Я понял это, когда натянул лук в шестой раз — за себя. И стрела, белая и легкая, затрепетала в пальцах у смеющегося Крона.
— Чем это ты так? — небрежно бросил Повелитель Времени. — Ах да, я такой в детстве игрался. Циклопы в дар отцу ковали. На пробу.
Стрелка вращалась в пальцах под его смех. Белая, легкая. Дарящая обманчивое могущество.
Выкованная Циклопами игрушка. Годная разве что на то, чтобы промахиваться. Попадать по леопарду, по змее, по отцу. И — промахиваться. Потому что это не орудие нападения. Мести. Убийства.
Потому что это вообще не оружие.
Оружие может быть одно. Которое я уже выбрал. До того, как шагнуть к Олимпу.
Стрела, к которой не нужен лук, легким перышком вращалась в пальцах отца.
— У тебя больше нет выстрела, — сказал он злорадно. — Кажется, ты его подарил.
Ты знала об этом, бабушка-Гея, когда дарила мне это? Знала, что он постарается забрать у меня оружие — потому и дала два?
Выбор из двух.
Пальцы стиснули теплый, старый металл, вышедший из плодоносных недр матери-Земли.
Лук, к которому не нужно дарить стрелу.
— У меня есть еще выстрел, отец, — прошептал я, глядя ему в лицо. — Я не выстрелил за мать.
И резко потянул назад тетиву, свивая из воздуха свою настоящую стрелу — сковывая из серебристого ихора, блестящего на щеке матери, и ее тихой, безумной песни, и плача золотоволосой сестренки, и страха в глазах братьев, и беспокойных, проклятых лет на острове Крит. Вытаскивая из воздуха, выплетая из горечи и ненависти.

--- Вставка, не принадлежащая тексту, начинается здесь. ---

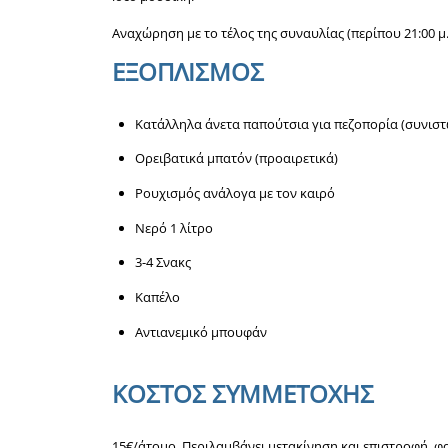
Αναχώρηση με το τέλος της συναυλίας (περίπου 21:00 μ.
ΕΞΟΠΛΙΣΜΟΣ
Κατάλληλα άνετα παπούτσια για πεζοπορία (συνιστ
Ορειβατικά μπατόν (προαιρετικά)
Ρουχισμός ανάλογα με τον καιρό
Νερό 1 λίτρο
3-4 Σνακς
Καπέλο
Αντιανεμικό μπουφάν
ΚΟΣΤΟΣ ΣΥΜΜΕΤΟΧΗΣ
15€/άτομο. Περιλαμβάνει μετακίνηση και επιστροφή, φ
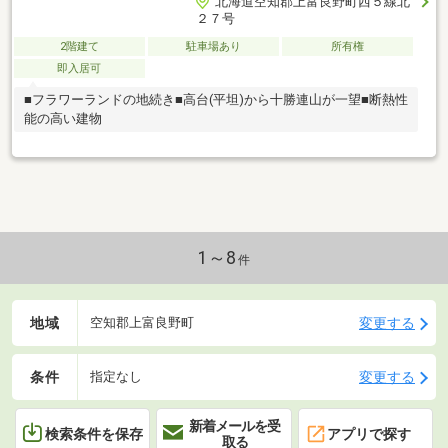
北海道空知郡上富良野町西５線北
２７号
2階建て
駐車場あり
所有権
即入居可
■フラワーランドの地続き■高台(平坦)から十勝連山が一望■断熱性
能の高い建物
1～8
件
地域
変更する
空知郡上富良野町
条件
変更する
指定なし
新着メールを受
検索条件を保存
アプリで探す
取る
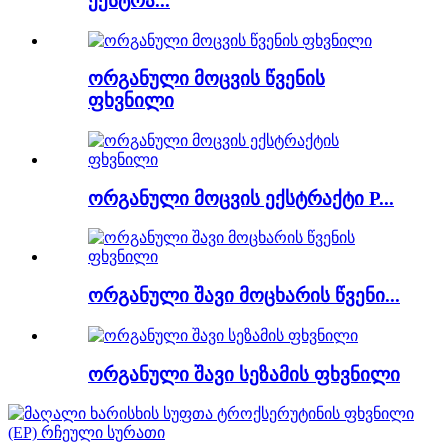
ექსტრა...
ორგანული მოცვის წვენის
ფხვნილი
ორგანული მოცვის ექსტრაქტი P...
ორგანული შავი მოცხარის წვენი...
ორგანული შავი სეზამის ფხვნილი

Черное острие легло на тетиву пророчеством. Нацелилось безошибочно — оперенное шепотом Урана-Неба над головой: «Тебя свергнет сын, сын, сын…»
И он услышал это, потому что перестал улыбаться, потому что оскалил зубы, мотнул головой, чтобы не слышать — и стиснул пальцы, словно сжимая рукоять, древнюю, страшную…
Рукоять выщербленного серпа-улыбки, ухмыляющегося чистой пустотой. Но, как известно, страшнее — не всегда лучше.
И не всегда быстрее.
Время замерло. Оскалилось отчаянной ухмылкой: промахнешься!
«Не промахнусь», — шевельнулись губы, и черное пророчество ушло в лёт — стрела, густо смазанная предназначением и моей яростью.
Такими стрелами не промахиваются.
Крон охнул и нелепо булькнул пропоротым горлом, в котором торчала черная стрела.
Оперенная страшным пророчеством.
Крон разжал пальцы — и из них пропала возникшая было из воздуха рукоять. Страшная, древняя…
Только немного
И серп, который не успел призвать хозяин, помедлив, канул в воздух.
Признал, что для улыбок сейчас не место.